The results for the rectum were sufficiently different to distinguish the best-performing VelocityAI registration from the best-performing DIRART registration. Relative to the DIRART algorithms, the VelocityAI algorithms did achieve better image similarity and visual alignment over the region contained by the volume of the rectum structure. Additionally, the VelocityAI algorithms appeared to do so with less physically-unrealistic displacements (smaller percentage of displacements with negative JACs) and less extreme shape discrepancy between the fixed and propagated rectum structures (smaller HD). As there was no image processing prior to the VelocityAI algorithms, the VelocityAI algorithms achieved these superior results whilst exposed to rectum discrepancies. As such, this study demonstrates the VelocityAI DIRs (B-splines based) appeared to result in the best rectum alignment and achieve DVFs with the least physically-unrealistic displacements.

This evaluation is based on the algorithms in the form they were released. Also, the user cannot change the registration parameters in VelocityAI. If the parameters in both packages were adjustable it would be a useful and difficult task to find optimal performance [24].

The comparative evaluations of rectum registrations from different registration systems is important for adequately accumulating dose for combined EBRT/HDR prostate cancer treatment and correlating it with observed gastrointestinal toxicities. The assessment of impact of image registration on dose-outcomes correlation will provide additional validation of the alternative approaches, and this is the subject of ongoing investigation.

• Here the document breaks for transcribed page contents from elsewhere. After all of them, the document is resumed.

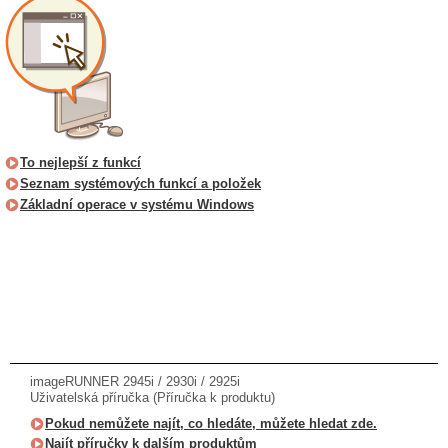
To nejlepší z funkcí
Seznam systémových funkcí a položek
Základní operace v systému Windows
imageRUNNER 2945i / 2930i / 2925i
Uživatelská příručka (Příručka k produktu)
Pokud nemůžete najít, co hledáte, můžete hledat zde.
Najít příručky k dalším produktům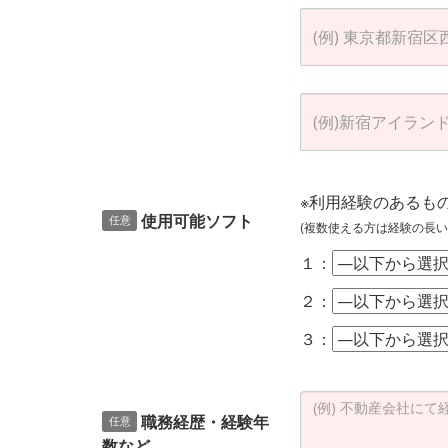
※利用経験のあるも
使用可能ソフト
任意
(複数使える方は経験の長い
１：
２：
３：
職務経歴・経験年
任意
数など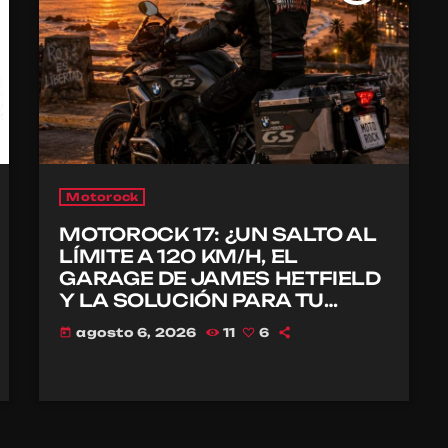
Motorock
MOTOROCK 17: ¿UN SALTO AL
LÍMITE A 120 KM/H, EL
GARAGE DE JAMES HETFIELD
Y LA SOLUCIÓN PARA TU
CASCO?
agosto 6, 2026
11
6
today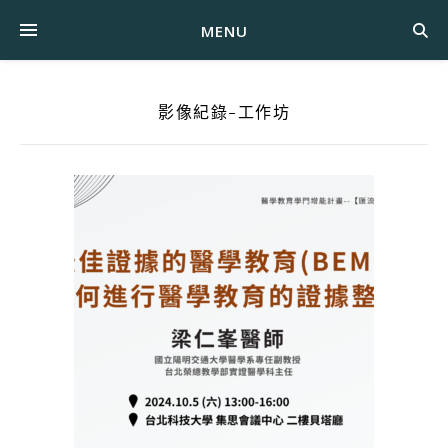
MENU
影像紀錄-工作坊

Recommendations and future considerations

  • Registrations may benefit from images immediately prior to the HDR insertion of needles as this may allow changes over the preceding months to be separated from changes due to HDR needles and treatment positioning.

  • Given the image discrepancies, it would be useful to evaluate registrations including a recently-developed penalty term minimizing the volume of missing information [18], methods that exclude the rectum discrepancies [31, 32] or changes to DIRART to use other image-similarity metrics (e.g. mutual information).

  • Evaluation of registrations customized for the urethra, bladder, prostate and seminal vesicles would be useful as they require work on considerable image issues (e.g. HDR needles in the prostate and the urethra catheter balloon in the bladder).

  • Registration evaluation for patients can be difficult and involve a variety of methods as there is no direct measure of registration error due to no known ground truth. Information obtained from other evaluation methods such as landmarks, phantoms and deformed dose uncertainty [24, 3336] would be useful if applied to HDR CTs given the image contents.

Conclusion

This study demonstrated that structure correspondence, image similarity and visual assessments are useful for assessing registrations applied to EBRT and HDR CTs of prostate cancer patients. We found that using non-rigid registrations in VelocityAI or image processing plus non-rigid registrations in DIRART improved the alignment of the rectum according to visual assessment and various metrics. It would have been misleading to use a structure-correspondence metric as a sole indicator of rectum alignment given that such metrics were inconsistent with other metrics and visual assessments. It is recommended that image-similarity and displacement-vector-field metrics be calculated for a restricted region covering the organ of interest instead of using global values. Applying the DIR methods in VelocityAI provided the most optimal registration result for the rectum as assessed by the greatest rectum alignment approval-proportion, the least extreme shape discrepancy between rectum structures and the most optimal rectum image similarity. We encourage the development of registrations for the prostate and urethra in EBRT and HDR CTs as doses to the prostate and urethra are key clinical concerns in the RADAR trial.